For generative AI chatbot developers, this study identified several ways in which these tools could be more effective. First, better listening, including more hesitancy in offering advice, shorter responses and the ability to interrupt and be interrupted. Second, building the ability to lead the therapeutic process and proactively hold users accountable for change. A prerequisite for this is human-like memory, including the ability to build up a rich and complex model of the user over time. Third, richer, multimedia interfaces, for example by visualising the conversation as it unfolds, or with more immersion through virtual reality.

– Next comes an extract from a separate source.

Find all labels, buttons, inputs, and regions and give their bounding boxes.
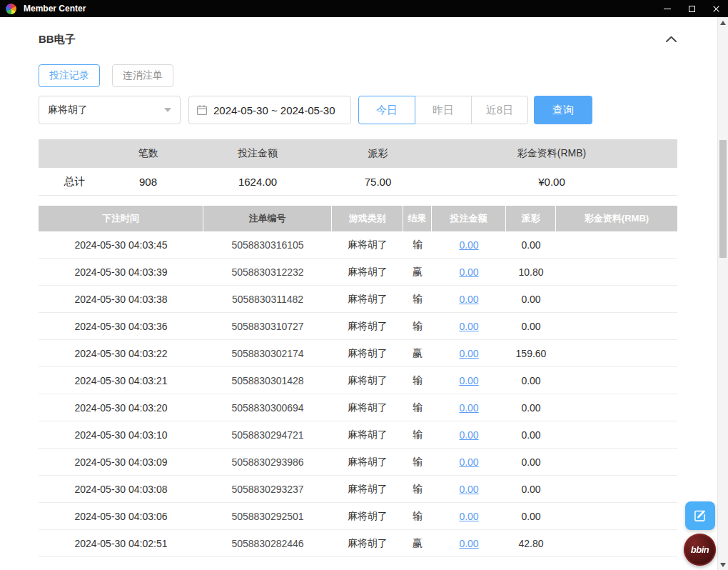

While only a few participants mentioned a need for greater accessibility, the well-educated, tech-savvy nature of our participant sample suggests that the benefits of this technology may not currently be connecting with the full population who need mental health support. One approach to address this could be to create solutions targeted at specific populations or conditions; another could be to find better ways to introduce users to the technology, for example, through the “digital navigator” roles proposed to connect users to DMHIs56,57. In any case, for these tools to remain available, there appears to be a need to develop sustainable business models. While some participants suggested they would be willing to pay for access to generative AI chatbots, research suggests most users would not58, and the path to health insurance funding is not easy59. To illustrate the challenge, Inflection, the company behind the Pi chatbot used by most of the participants in our study, pivoted in March 2024 from providing consumer emotional support services towards enterprise AI services, due to a lack of a business model, and despite USD 1.5 billion of investment60. Lessons learned from attempts to scale up DMHIs may offer insights here61,62,63,64,65.
Finally, for clinicians, our study found that for some participants, generative AI chatbots were a valuable tool to augment therapy. A recent survey showed clear reservations among therapists towards AI66. To avoid giving clients the impression that, as one participant put it, “my therapist is afraid of Pi,” we recommend clinicians build their awareness of the potential benefits and limitations of these tools, potentially by trying them out first hand, and consider discussing with patients if they are using them and motivations for such use.
Our study has some limitations. While our convenience sampling strategy resulted in a diverse set of participants by country, age and gender, many populations and groups were not represented. Most of our participants lived in high-income countries, were tech-savvy and well-educated, and focused on milder forms of mental health conditions; and all had self-selected to participate, potentially introducing bias towards positive experiences. This study may miss important experiences from individuals where the mental health treatment gap is most urgent, and from individuals for whom the technology did not work.
As with all reflexive thematic analysis, there is a degree of subjectivity in how themes are developed, especially when conducted by a sole researcher (SS). However, this also affords a level of immersion in the data across themes and participants that can promote consistency and depth of analysis, with AC’s reviews of codes and themes helping to ensure rigour and validity.
In conclusion, generative AI chatbots show potential to provide meaningful mental health support, with participants reporting high engagement, positive impacts, and novel experiences in comparison with existing DMHIs. Further research is needed to explore their effectiveness and to find a more nuanced approach to safety, while developers should focus on improving guardrails, listening skills, memory, and therapeutic guidance. If these challenges can be addressed, generative AI chatbots could become a scalable part of the solution to the mental health treatment gap.